Auf der Suche nach Motiven der neuen Erzählung
Am Schluss seines Beitrags kommt Harald Welzer auf die Notwendigkeit zu sprechen, eine neue Erzählung über die Zukunft zu finden: »Diese Gesellschaft erzählt keine Geschichte über das, was sie sein möchte, sondern lediglich noch eine über das, was sie einmal gewesen ist.«
Von einer »großen neuen Erzählung« als Rahmenhandlung für den Weg in eine hellere Zukunft, die als positive Vision am Horizont erscheint, war schon in Oya 1 im Zusammenhang mit der Idee der Gemeingüter die Rede. Seitdem sind wir intensiv auf der Suche nach Motiven für diese Erzählung. Niemand kennt die ganze Geschichte, niemand wird mit einem großen Wurf plötzlich aus der stillen Kammer kommen und sie vortragen. Vielleicht ist sie irgendwann »da«, weil einzelne Geschichten landauf, landab erzählt werden und sich zu einem großen Ganzen verweben.
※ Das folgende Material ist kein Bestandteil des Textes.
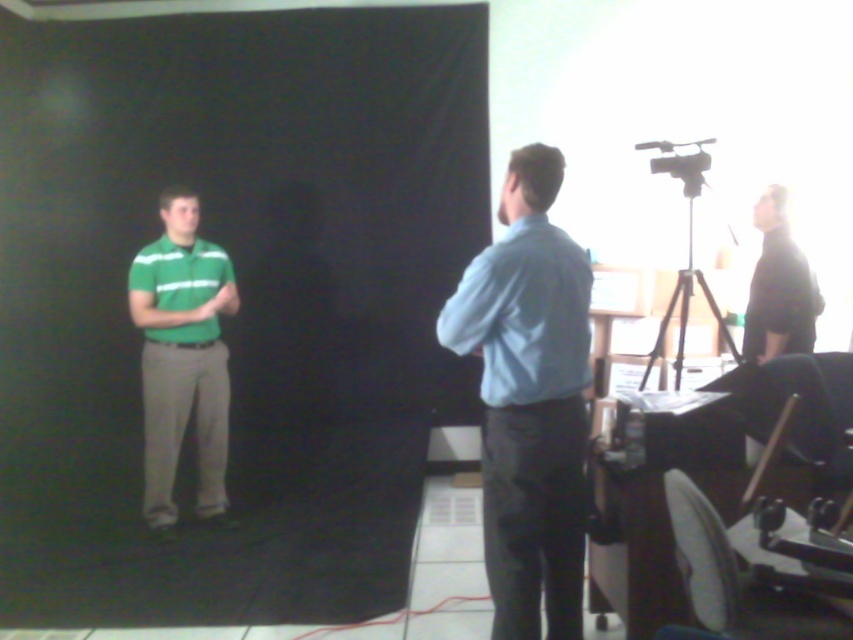 From the picture: Does light blue cotton polo shirt at center appear on the left side of black matte shirt at right?

Correct, you'll find light blue cotton polo shirt at center to the left of black matte shirt at right.

Can you confirm if light blue cotton polo shirt at center is taller than black matte shirt at right?

Incorrect, light blue cotton polo shirt at center's height is not larger of black matte shirt at right's.

Which is behind, point (554, 392) or point (793, 314)?

Positioned behind is point (793, 314).

I want to click on light blue cotton polo shirt at center, so click(x=523, y=314).

Between point (502, 612) and point (149, 465), which one is positioned in front?

Point (502, 612)

This screenshot has width=853, height=640. Identify the location of light blue shirt at center. (529, 401).

Where is `light blue shirt at center`? This screenshot has height=640, width=853. light blue shirt at center is located at coordinates (529, 401).

Does green matte shirt at left appear under black matte shirt at right?

Indeed, green matte shirt at left is positioned under black matte shirt at right.

Is point (175, 252) farther from camera compared to point (770, 193)?

That is True.

Identify the location of green matte shirt at left. (183, 356). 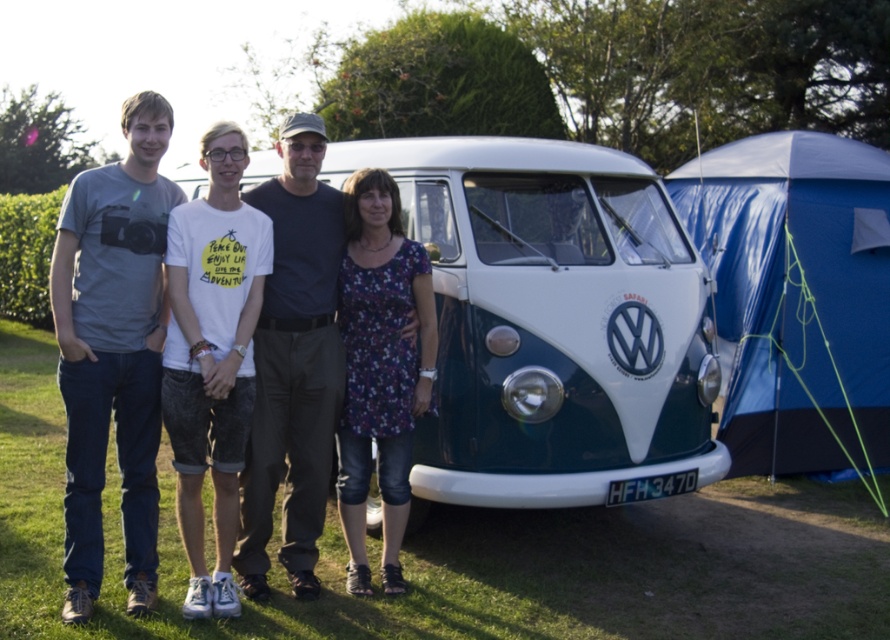 Question: Which object is farther from the camera taking this photo?

Choices:
 (A) matte gray t-shirt at left
 (B) blue tarpaulin tent at right
 (C) dark blue cotton shirt at center

Answer: (B)

Question: Is blue tarpaulin tent at right to the right of dark blue cotton shirt at center from the viewer's perspective?

Choices:
 (A) yes
 (B) no

Answer: (A)

Question: Can you confirm if white glossy van at center is positioned to the left of dark blue cotton shirt at center?

Choices:
 (A) no
 (B) yes

Answer: (A)

Question: Can you confirm if white cotton t-shirt at center is bigger than matte gray t-shirt at left?

Choices:
 (A) yes
 (B) no

Answer: (A)

Question: Which of the following is the closest to the observer?

Choices:
 (A) (449, 316)
 (B) (282, 122)
 (C) (216, 321)
 (D) (101, 484)

Answer: (C)

Question: Among these points, which one is farthest from the camera?

Choices:
 (A) (176, 433)
 (B) (842, 259)
 (C) (127, 410)

Answer: (B) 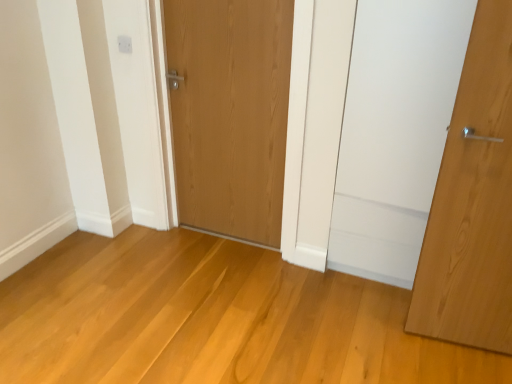 Question: Considering the relative positions of wooden door at center, which is the second door from right to left, and white plastic electric outlet at upper center in the image provided, is wooden door at center, which is the second door from right to left, to the left or to the right of white plastic electric outlet at upper center?

Choices:
 (A) right
 (B) left

Answer: (A)

Question: Is point (202, 172) positioned closer to the camera than point (126, 38)?

Choices:
 (A) closer
 (B) farther

Answer: (B)

Question: Which object is the closest to the wooden door at center, which ranks as the 1th door in left-to-right order?

Choices:
 (A) natural wood door at right, positioned as the 1th door in front-to-back order
 (B) white plastic electric outlet at upper center

Answer: (B)

Question: Estimate the real-world distances between objects in this image. Which object is farther from the natural wood door at right, positioned as the 1th door in front-to-back order?

Choices:
 (A) white plastic electric outlet at upper center
 (B) wooden door at center, which is counted as the first door, starting from the back

Answer: (A)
Ein paar wenige Motive der Geschichte wagen wir inzwischen ansatzweise zu benennen. Eines könnte mit der Überwindung von Isolation zu tun haben. Isolation meint hier einerseits die fortschreitende Vereinsamung des Einzelnen und andererseits die Isolation einer Kultur als Ganzer, die den Menschen als das einzig bedeutungsvolle und zu rettende Lebewesen des Planeten betrachtet. Kann aus der Einsicht, dass vor allem das Füreinander-Sorgen – das Miteinander – ein gutes Leben ermöglicht, und nicht in erster Linie Konkurrenz, Effizienzsteigerung und materieller Reichtum, eine positive Zukunftsvision entstehen?
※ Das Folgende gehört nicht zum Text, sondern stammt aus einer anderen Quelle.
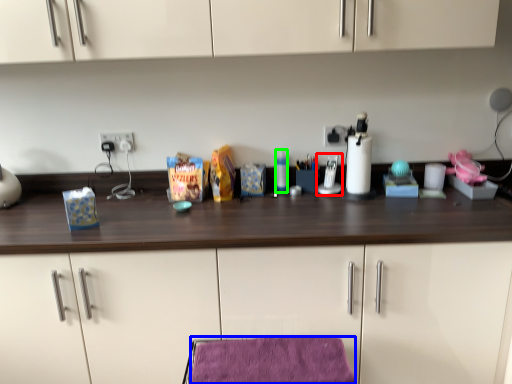 Question: Based on their relative distances, which object is farther from appliance (highlighted by a red box)? Choose from velvet (highlighted by a blue box) and bottle (highlighted by a green box).

Choices:
 (A) velvet
 (B) bottle

Answer: (A) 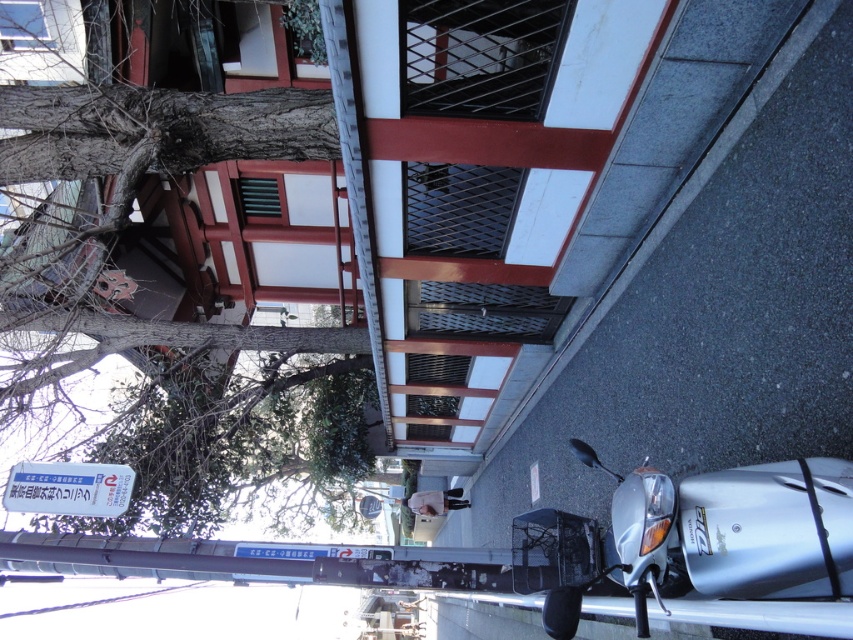 In the scene shown: You are standing at the center of the sidewalk and want to take a photo of the smooth brown tree trunk at upper left. Based on its 2D location coordinates, in which direction should you point your camera to capture it?

The smooth brown tree trunk at upper left is located at coordinates point (172,241), which means it is positioned to the left and slightly above the center of the image. To capture it, point your camera towards the upper left direction.

You are standing at the point closer to the camera between the two points, point (196,138) and point (822,541). Which point are you standing at?

You are standing at point (196,138) because it is further to the camera than point (822,541).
Ein weiteres Motiv der Erzählung wird die Freiheit sein, der Drang, ein selbstbestimmtes Leben zu führen. Die Freiheit der menschlichen Kultur gehört seit der Antike zu den Grundthemen der traditionellen großen Erzählungen des Abendlands. Wie gelingt es, die Idee von der Freiheit nicht in einen Gegensatz zum Motiv der Verbundenheit des Menschen mit allem Leben zu stellen? Was ändert sich, wenn anstelle von »nachwachsenden Rohstoffen« andere Mit-Lebewesen Teil der Zukunfts-Erzählung werden?
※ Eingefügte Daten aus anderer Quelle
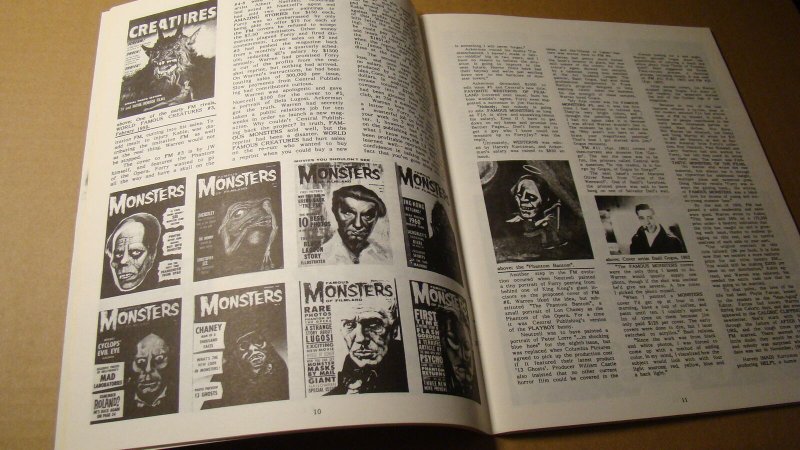 You are a GUI agent. You are given a task and a screenshot of the screen. Output one action in this format:
    pyautogui.click(x=<x>, y=<y>)
    Task: Click on the tabletop
    The image size is (800, 450).
    Given the screenshot: What is the action you would take?
    pyautogui.click(x=40, y=162), pyautogui.click(x=778, y=58), pyautogui.click(x=702, y=432)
Auch Wachstum scheint ein wichtiges Motiv. Im Zusammenhang mit dem Wirtschaftswachstum droht der schöne Begriff negativ belegt zu werden. Aber eine Erzählung ohne die Aussicht auf Wachstum der Kultur hätte wenig Anziehungskraft. Kann sich der Wachstums­impuls auf das Gemeinwohl ausrichten? Die Geschichte über die Zukunft wird von materiellem Verlust handeln. Kann sie dennoch weitaus attraktiver wirken als die Talfahrt der Gegenwart, wenn sie als Ziel eine ständig wachsende ­soziale, kulturelle und biologische Vielfalt und Fülle vor Augen hat?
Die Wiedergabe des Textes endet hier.